II. Offers and prices
1. Our offers are without obligation. Prices apply ex warehouse Leinfelden and with acceptance of original packages. They are given in Euro plus the applicable rate of value added tax. In case of partial quantities, we reserve the right to deliver and charge original packages or to charge a reasonably reduced quantity surcharge.
2. Orders placed by our customers with our commercial agents must be confirmed by us in writing in order for the contract to be valid.
3. The minimum net goods value of each order must be at least Euro 100.--.
4. If goods are delivered by our lorries we shall charge a freight fee which is currently Euro 12.50.
5. In case of contracts with entrepreneurs the prices and inflation surcharges valid on the date of delivery shall apply insofar as a price was not stated in writing as a fixed price. In case of contracts with consumers price increases are permitted with deliveries with due date no later than four months after conclusion of the contract, if they are due to changes in factors which form the price and which were not foreseeable when the contract was concluded. The customer must be informed of the price increase within a reasonable period of time. With price increases, which are more than 5 % above the increase of the cost of living price index, the customer shall be entitled to cancel the contract within 14 days after notification of the price increase.
III. Delivery, delivery time, passing of risk and return policy
1. Delivery periods are without obligation insofar as we do not guarantee binding delivery periods in writing or delivery dates are not expressly stipulated as fixed dates. Delivery dates refer to the departure ex warehouse Leinfelden or in case of direct delivery by the producer to the departure from producer. Partial deliveries are permitted to a reasonable extent.
2. Force majeure and other circumstances beyond our control, in particular delays in delivery on the part of our suppliers, lock out and strikes and other interferences to operations, official orders, material or energy deficiencies entitle us to extend the delivery period by the duration of the delay plus a reasonable start-up time or, insofar as this is deemed not reasonable in commercial terms, to cancel the contract either in whole or in part.

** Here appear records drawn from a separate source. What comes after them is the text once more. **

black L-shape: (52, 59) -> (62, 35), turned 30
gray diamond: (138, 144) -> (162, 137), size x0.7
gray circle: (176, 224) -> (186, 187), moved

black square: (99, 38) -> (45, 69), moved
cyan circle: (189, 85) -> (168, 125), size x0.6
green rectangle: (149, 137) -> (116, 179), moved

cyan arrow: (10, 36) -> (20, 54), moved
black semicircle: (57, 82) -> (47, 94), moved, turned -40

Claims for damages on the part of the customer due to such a cancellation are excluded.
3. If the permitted delivery period is exceeded by Ferdinand Gross by more than four weeks, the customer shall be entitled to set a reasonable final deadline. If the contract cannot be satisfied within this reasonable final deadline either then the customer shall be entitled to cancel the contract through a written declaration towards us, without however being able to assert further rights, claims or entitlements, no matter of what type, unless we caused this through wilful intent or gross negligence.
4. We reserve the right to make changes to the technical design of our goods– without special notification to the customer – insofar as this does not impair the value and the usability of the offered goods. In case of goods made to special specifications we reserve the right to fall short of or exceed the order quantity by
10 %.
5. The risk shall pass to the customer as soon as the goods leave our house or with direct delivery from our supplier. In case of transport by our lorries our liability and that of our employees is limited to wilful intent and gross negligence and to substitute delivery or improvement by excluding all further claims, unless substitute delivery or improvement fail twice. In the latter case the customer shall be entitled to demand a reasonable reduction of the agreed price or alternatively to cancel the contract by excluding further claims.

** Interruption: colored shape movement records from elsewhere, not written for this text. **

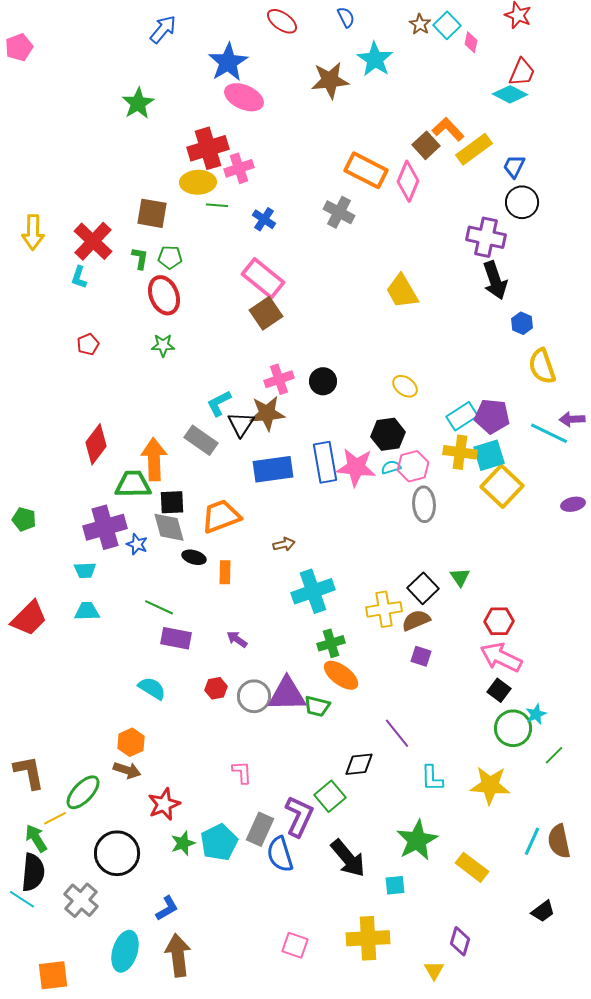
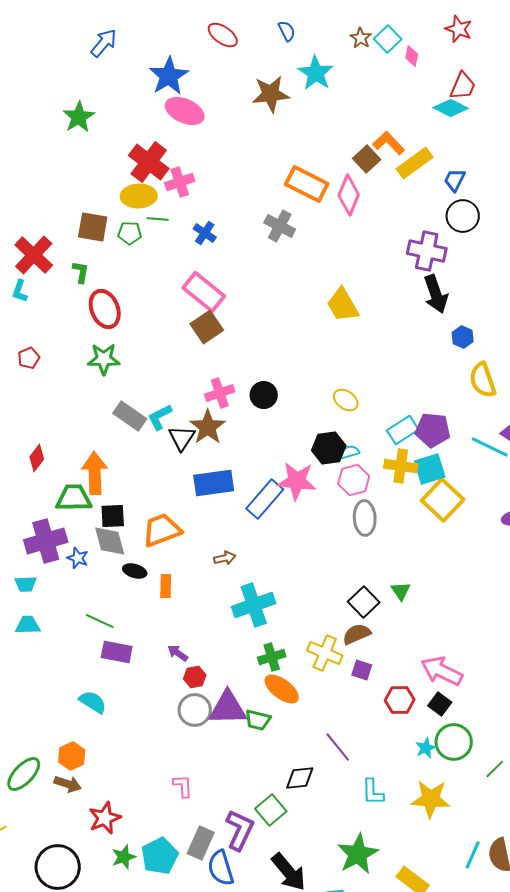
red cross: (208, 148) -> (149, 162), turned -36
green pentagon: (170, 257) -> (130, 233), moved
green star: (163, 345) -> (104, 359), size x1.4
brown star: (267, 413) -> (208, 427), turned -30
gray rectangle: (201, 440) -> (130, 416), moved
red diamond: (96, 444) -> (37, 458), size x0.7
blue rectangle: (325, 462) -> (265, 499), moved, turned 51
cyan semicircle: (391, 467) -> (350, 452), moved
yellow cross: (384, 609) -> (325, 653), moved, turned 32
red hexagon: (499, 621) -> (400, 700), moved
red hexagon: (216, 688) -> (195, 677), moved
cyan star: (536, 714) -> (426, 748), moved
green ellipse: (83, 792) -> (24, 774), moved

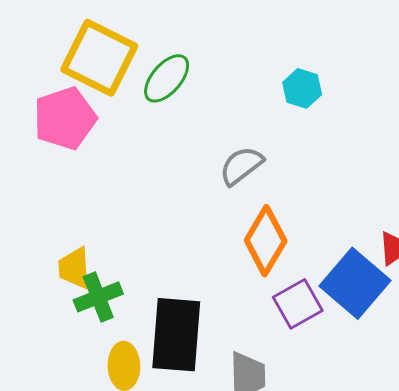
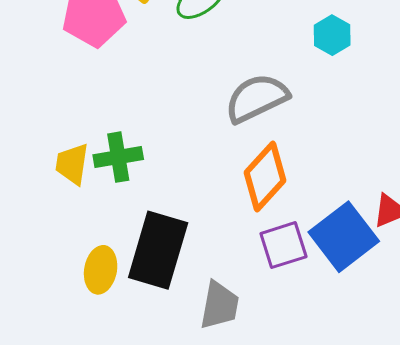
gray semicircle: (241, 166) -> (257, 98), size x1.4
green cross: (98, 297) -> (118, 157), moved

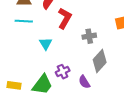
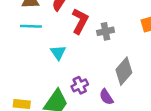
gray cross: (89, 36) -> (105, 31), moved

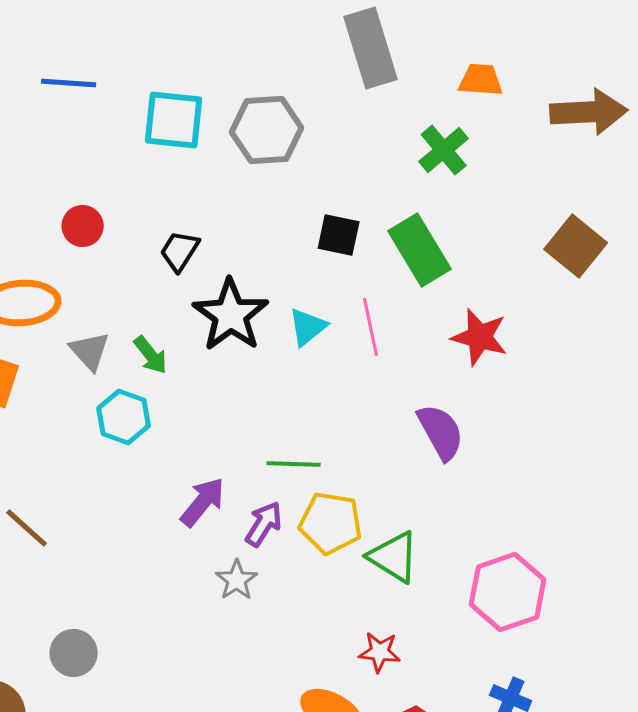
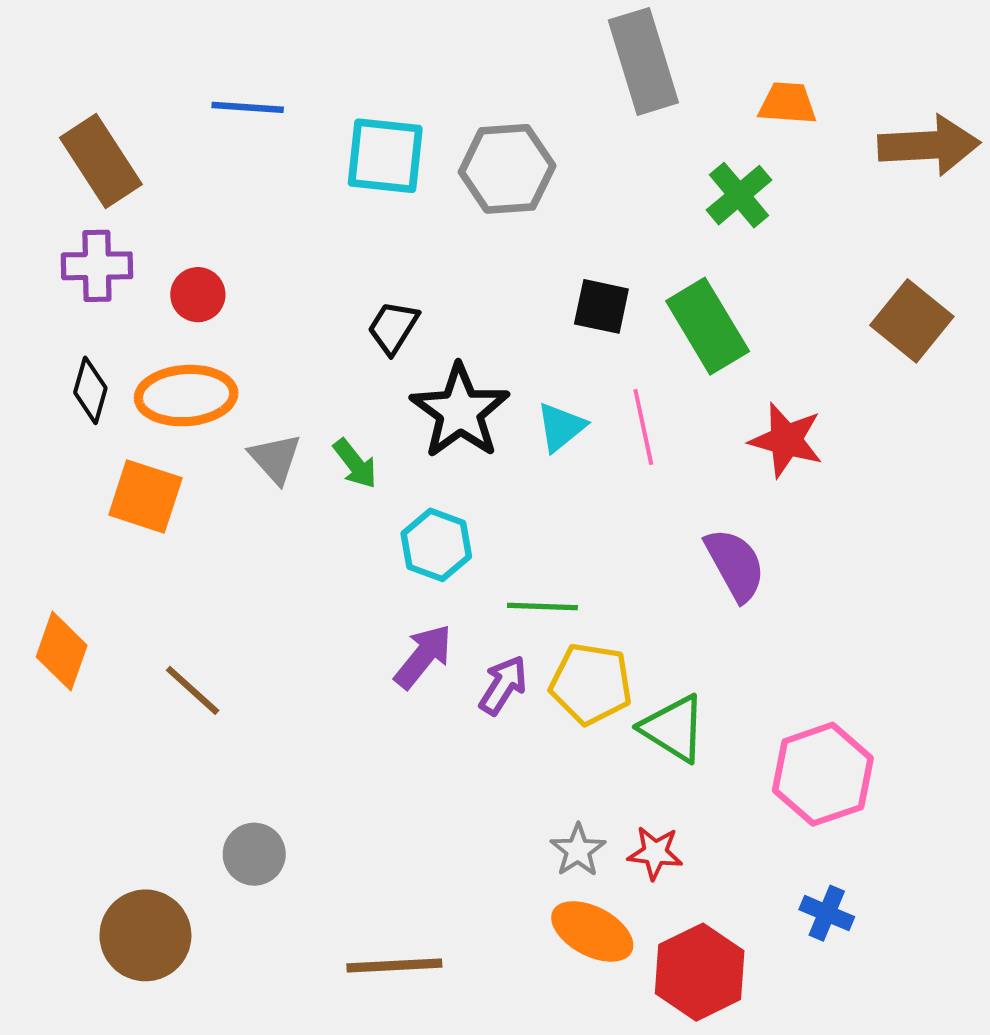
red circle: (83, 226) -> (198, 295), moved
cyan hexagon: (124, 417) -> (436, 545), moved
gray star: (237, 580) -> (578, 850), moved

6. Returns require our prior written consent. We reserve the right in case goods without any defects are returned in addition to the transport costs to deduct at least 25 % from the invoice value.
IV. Claims for defects
1. The assertion of claims for defects by a company presumes that the company has properly satisfied its duty for inspection and complaint acc. § 377 HGB [German Commercial Code]. Entrepreneurs must report complaints due to incomplete or incorrect delivery and complaints due to obvious defects immediately in writing. The entrepreneur has full responsibility for providing proof of all pre-requisites for claims, in particular for the defect itself, for the time when the defect is determined and for the timely complaint. Consumers must report obvious defects in writing within a deadline of two months after the date upon which the condition of the goods which is contrary to the contract was determined. Decisive for meeting the deadline is the receipt of the notification by us. If the consumer fails to give this notification, the warranty rights will expire two months after he has detected the defect. This shall not apply with malice on the part of the seller. The consumer shall be responsible for providing proof of the date upon which the defect was determined. If the consumer was induced to buy the object through incorrect statements made by the producer, he shall be responsible for providing proof of the reasons for his decision to buy.

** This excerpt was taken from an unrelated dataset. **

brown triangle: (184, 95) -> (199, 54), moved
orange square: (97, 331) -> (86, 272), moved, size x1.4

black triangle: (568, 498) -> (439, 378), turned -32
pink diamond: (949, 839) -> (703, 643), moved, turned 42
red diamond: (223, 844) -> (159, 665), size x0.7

2. If the customer is an entrepreneur Ferdinand Gross shall initially satisfy the warranty for defects of the goods at our choice either through improvement or substitute delivery.
3. If the subsequent performance fails twice, the customer can principally, at his choice, demand reduction of the payment or cancel the contract. However, the customer shall not be entitled to cancel the contract in the case of a mere insignificant breach of the contract, in particular with just slight defects.
If the customer chooses to cancel the contract in the case of a defect of right or defect of quality after failed subsequent performance, he is not entitled to additional damages due to the defect. If after failed subsequent performance, the customer chooses damages the goods shall remain at the customer. The damages are limited to the difference between purchase price and value of the defect object. This shall not apply if we maliciously caused the breach of the contract.
4. The warranty period for entrepreneurs is one year from the date of delivery of the goods. The statute of limitations for consumers is two years from delivery of the goods. In the case of used objects the statute of limitations is one year from delivery of the goods.
5. If the customer is an entrepreneur only the product description of the producer shall be principally deemed as the condition of the goods. Public statements, praise or advertising of the producers are not deemed as information about the condition of the goods as per contract.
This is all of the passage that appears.